Let’s try this again. Rather than dwell on the imminency of Christmas, we shall talk about our feelings concerning waiting for Christmas. Is it delightful? Is it excruciating? Is it just something we do while the end invariably approaches?

And instead of filing through bad, mediocre, and good songs each day, try we all the smelly, then all the okay, then all the bearable, etc.

Commence:

Music with Quinn dares to improvise a Christmas carol on-the-spot. When improv (accidentally) stumbles upon sense, we laugh with relief. “I Can’t Wait ’til Christmas” is not that pop success. The falsetto doesn’t help.

Swing band jazz promises cool. But The Chocolate Jazz Band knows too few licks and gets stuck in a rut of tempo through “You Tell Me Why I Wait for Christmas.”

Another who means well is Lambert Wilson. His electric piano rhythms, his thick accent, his monotone–they all make “I Can’t Wait for Christmas” fun for his immediate family only.

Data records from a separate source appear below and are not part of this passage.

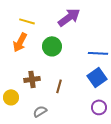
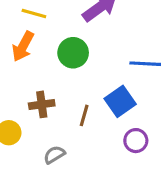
blue square: (97, 77) -> (120, 101), moved
purple circle: (99, 107) -> (136, 141), moved

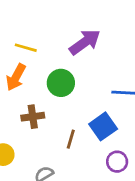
brown cross: (42, 104) -> (33, 117), moved

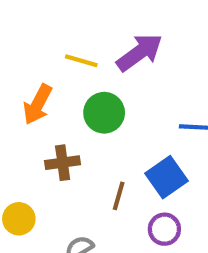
yellow line: (26, 48) -> (81, 61), moved
purple circle: (117, 162) -> (164, 229), moved

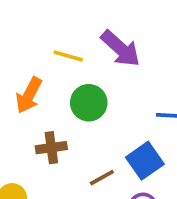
purple arrow: (139, 52) -> (121, 48), turned 78
brown line: (119, 196) -> (102, 178), turned 45

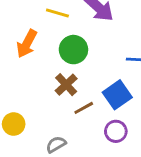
brown cross: (51, 148) -> (66, 85), moved, turned -35

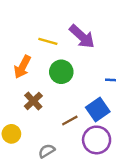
brown cross: (66, 85) -> (33, 101), moved
purple circle: (116, 131) -> (97, 140), size x1.5

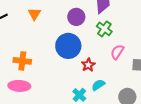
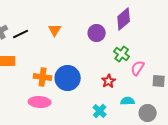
green cross: (104, 29) -> (122, 54), moved
blue circle: (68, 46) -> (68, 78), moved
cyan semicircle: (98, 85) -> (128, 101), moved, turned 32

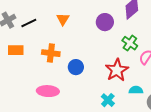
orange cross: (43, 77) -> (51, 53), moved
blue circle: (68, 78) -> (76, 67), size x0.6
red star: (109, 81) -> (117, 70), size x1.6

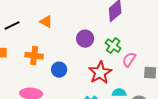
orange triangle: (63, 19) -> (46, 22), turned -32
purple circle: (105, 22) -> (85, 39), moved

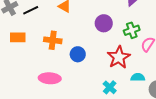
green cross: (113, 46) -> (132, 30), turned 35

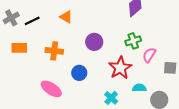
purple circle: (104, 23) -> (94, 42), moved
blue circle: (78, 54) -> (79, 73), moved
pink ellipse: (50, 78) -> (51, 89), turned 30

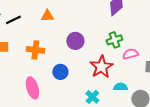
orange triangle: (66, 17) -> (47, 16), turned -32
pink semicircle: (149, 55) -> (130, 54), turned 42
pink ellipse: (51, 89) -> (32, 88), turned 40

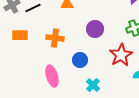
cyan cross: (92, 97) -> (93, 85), moved

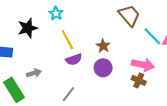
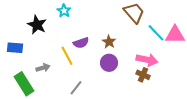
black star: (28, 28) -> (37, 25), turned -30
yellow line: (67, 40) -> (67, 56), moved
purple semicircle: (74, 59) -> (81, 43), moved

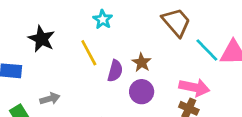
cyan star: (64, 11) -> (103, 19), moved
purple semicircle: (81, 43) -> (115, 71), moved, turned -56
yellow line: (67, 56) -> (89, 53), moved

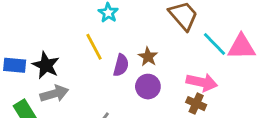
black star: (42, 39) -> (46, 65), moved
gray arrow: (50, 99) -> (54, 94), size x1.4

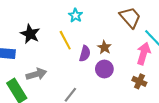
black star: (46, 65) -> (30, 34), moved
pink arrow: (202, 82) -> (144, 54), moved, turned -85

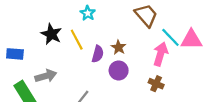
black star: (30, 34) -> (51, 34), moved

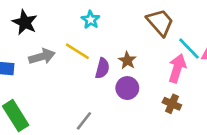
black star: (51, 34) -> (25, 22), moved
yellow line: (77, 40) -> (77, 51), turned -30
gray arrow: (46, 76) -> (42, 56), moved

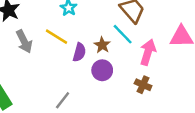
cyan line: (189, 49) -> (123, 34), moved
gray arrow: (42, 56) -> (24, 41), turned 80

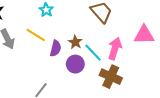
cyan line: (123, 34) -> (93, 53), moved
brown cross: (143, 85) -> (111, 77), size x1.5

This calypso easy listening polka mashup is the casserole left in the corner of the buffet.

A Near Thing -12

Some pop music seems so manufactured it’s as if a corporation strung cliches Mad Libs style over a tuneless beat. Easy listening. Middle of the road. Flavorless, but for some attempting.

David Meece is slinging the sounds of “Almost Christmas Time” as loudly as his vocal coach will let him. My ears are empty, though, and ringing.

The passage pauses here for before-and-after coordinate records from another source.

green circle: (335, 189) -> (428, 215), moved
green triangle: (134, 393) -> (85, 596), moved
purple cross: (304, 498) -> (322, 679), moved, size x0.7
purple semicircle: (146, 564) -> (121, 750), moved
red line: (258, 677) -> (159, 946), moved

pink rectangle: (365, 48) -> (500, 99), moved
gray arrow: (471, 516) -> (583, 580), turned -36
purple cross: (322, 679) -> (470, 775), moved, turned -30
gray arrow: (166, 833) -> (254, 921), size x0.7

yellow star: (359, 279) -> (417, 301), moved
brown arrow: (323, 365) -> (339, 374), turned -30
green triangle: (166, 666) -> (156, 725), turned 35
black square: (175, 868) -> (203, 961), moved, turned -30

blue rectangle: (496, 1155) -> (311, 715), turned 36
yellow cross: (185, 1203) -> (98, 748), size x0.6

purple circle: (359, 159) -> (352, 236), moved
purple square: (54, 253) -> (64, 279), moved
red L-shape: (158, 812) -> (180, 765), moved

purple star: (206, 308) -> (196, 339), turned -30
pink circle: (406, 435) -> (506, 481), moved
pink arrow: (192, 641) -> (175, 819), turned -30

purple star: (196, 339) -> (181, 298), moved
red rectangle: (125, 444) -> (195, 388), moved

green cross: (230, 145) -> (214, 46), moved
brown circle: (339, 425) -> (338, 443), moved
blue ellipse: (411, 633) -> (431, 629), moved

Kidsong tends to pander in such an unwholesome way i believe only real squares can dig it. “I’m Almost Ready for Christmas” from Kidzone has such apple-cheeked gusto i’m tempted to adore it ironically. But, no.

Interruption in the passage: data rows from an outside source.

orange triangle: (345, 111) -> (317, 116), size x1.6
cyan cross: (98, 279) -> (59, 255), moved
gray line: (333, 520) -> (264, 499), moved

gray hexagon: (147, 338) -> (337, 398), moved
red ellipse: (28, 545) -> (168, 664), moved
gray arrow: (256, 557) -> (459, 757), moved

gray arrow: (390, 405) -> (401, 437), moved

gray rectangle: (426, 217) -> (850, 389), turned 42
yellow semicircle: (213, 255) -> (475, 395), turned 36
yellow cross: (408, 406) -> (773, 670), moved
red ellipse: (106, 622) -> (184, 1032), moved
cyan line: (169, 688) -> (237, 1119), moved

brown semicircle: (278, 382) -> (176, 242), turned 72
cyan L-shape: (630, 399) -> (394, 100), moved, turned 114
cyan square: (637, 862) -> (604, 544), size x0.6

Rob Hegel and Nataly Lola put the Bacharach in country music (not a good smashup) with “It’s Almost Christmas.” Is this about anything but mood?

Well, we need something good, so let’s put on some comedy. Sunfacer Productions fools around but gets to a folky rock over synthesized laffer “It’ll be Christmas Soon.” That’s how you sell mediocrity! (With an angry message sugar-coated with wispy woo-oohs.) Yea.

Mall World: wild for it

How crazy do you have to be to be a mall Santa?

The Gebharts aren’t crazy about their “Shopping Mall Santa,” but their dry as a hangover garage-quiet-rock makes their protagonist gonzo as blueberry Wheaties.

Murder the Mood metalicize “Mall Santa” to transform into stand-in Big Red. It’s like a secret identity, but head-bangin’ is the power.

Welcome back, Red State Update! “Sit on Santa’s Lap” is a chimey white easy-listening rap that threatens and invites in varying amounts. It’s off the Rails Steak House!